I'm pretty stuck, and I don't understand if Earth is helpful in solving it or not. The textbook does not give any relevant values/equations except for the ones I typed under 1 and 2. Is G of the moon also 6.67 x 10^-11?

2. Nov 10, 2014

### Staff: Mentor

Hi Alison16, Welcome to Physics Forums.

G is the same for Earth and the Moon and anywhere else; it's what's called a Universal Constant and applies everywhere.

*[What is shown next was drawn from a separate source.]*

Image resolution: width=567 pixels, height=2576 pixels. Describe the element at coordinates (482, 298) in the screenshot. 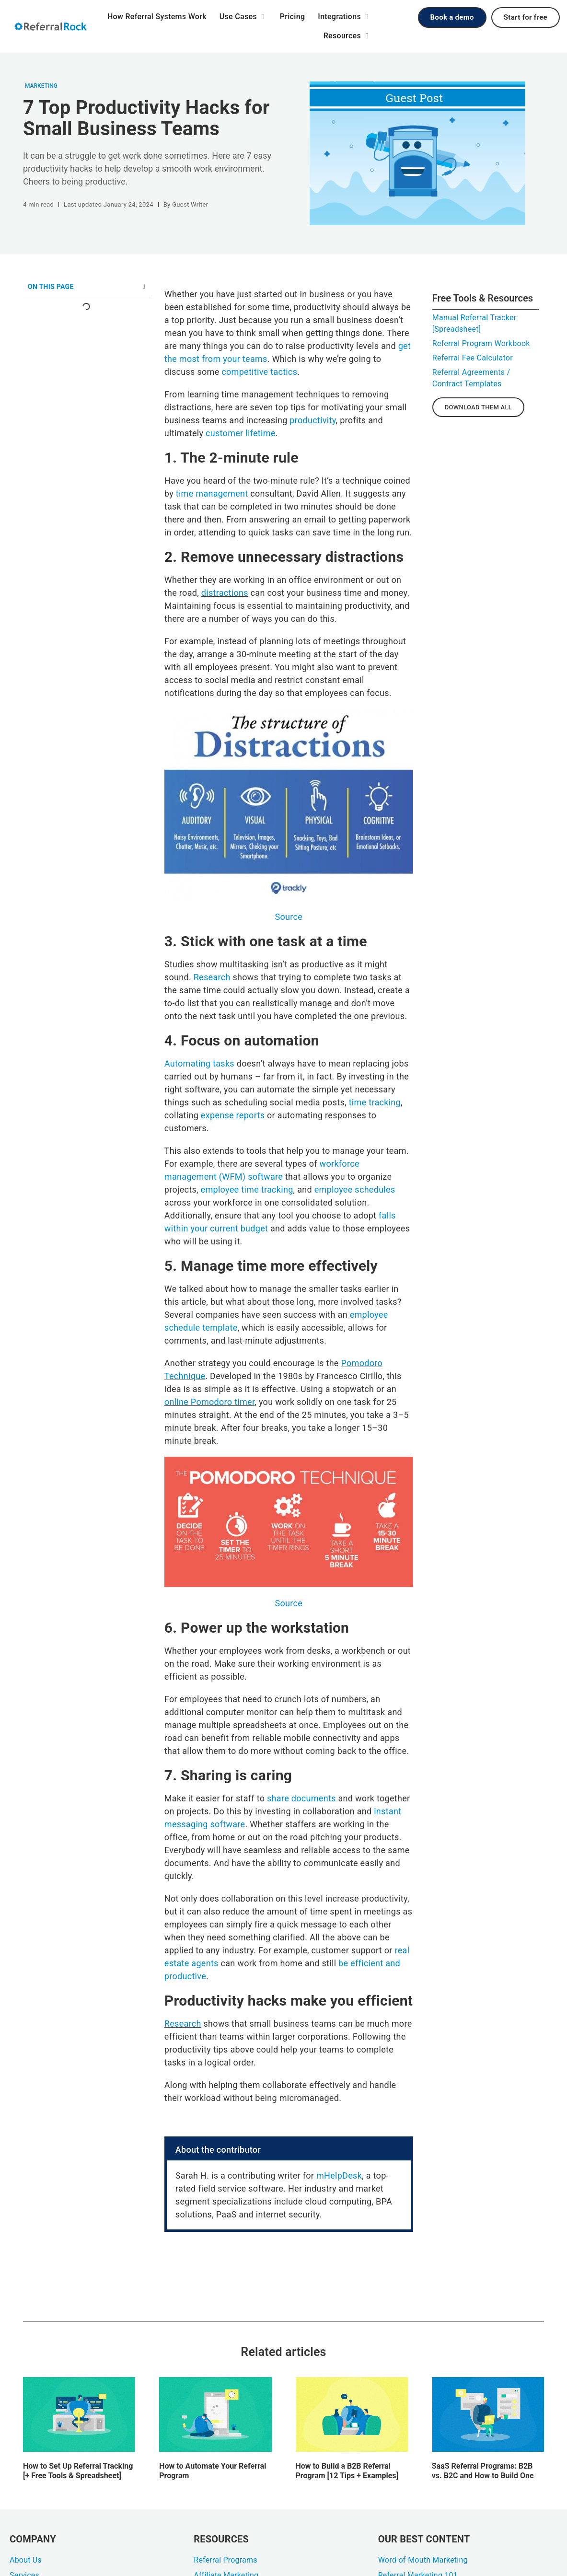 I see `Free Tools & Resources` at that location.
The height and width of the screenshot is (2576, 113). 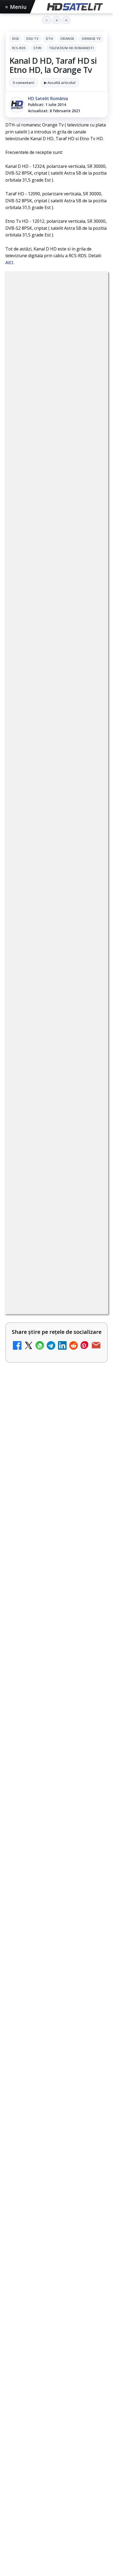 What do you see at coordinates (80, 2403) in the screenshot?
I see `iNES` at bounding box center [80, 2403].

What information do you have about the masses or relative masses of the Earth and Moon? Or perhaps you were given some information about the relative strength of gravity on the Moon versus Earth? You might have to look these things up in your text or course notes.

3. Nov 10, 2014

### alison16

Thanks! I think I found more information. In an example problem, it uses 6.0 x 10^24 kg as Earth's mass. And Moon's as 7.35 x 10^22 kg. Will I use Earth's mass to find the m person? And then use that information to solve F moon on person on Moon's surface = G(m moon x m person)/r^2?

4. Nov 10, 2014

### Staff: Mentor

I think a better approach would be to find the acceleration due to gravity on the Moon's surface (you should already know what it is at the Earth's surface), and then think about conservation of energy. When a person makes a jump, they give themselves some initial kinetic energy depending upon their strength. Assume that it's the same amount of energy they can manage in both cases.

5. Nov 10, 2014

### HallsofIvy

The difference will depend upon two things- the difference in masses of the earth and moon and the difference in radii of the eath and moon.
For a person of mass m on the earth $F_e= \frac{GmM_e}{r_e^2}$ where $M_e$ the mass of the earth and $r_e$ is its radius. Similarly for a person of mass m on the earth $F_m= \frac{GmM_m}{r_m^2}$ where $M_m$ the mass of the moon and $r_m$ is its radius.
The ratio of force on the moon to force on the earth is one divided by the other $\frac{GmM_m}{r_m^2}\frac{r_e^2}{GmM_e}$. The "Gm" terms cancel leaving $\frac{M_m r_e^2}{M_er_m^2}= \frac{M_m}{M_e}\left(\frac{r_e}{r_m}\right)^2$.
Now, how is the height an object can rise to determined by the gravitational force on it?

6. Nov 10, 2014

### alison16

I understand now! Thank you all very much!! :)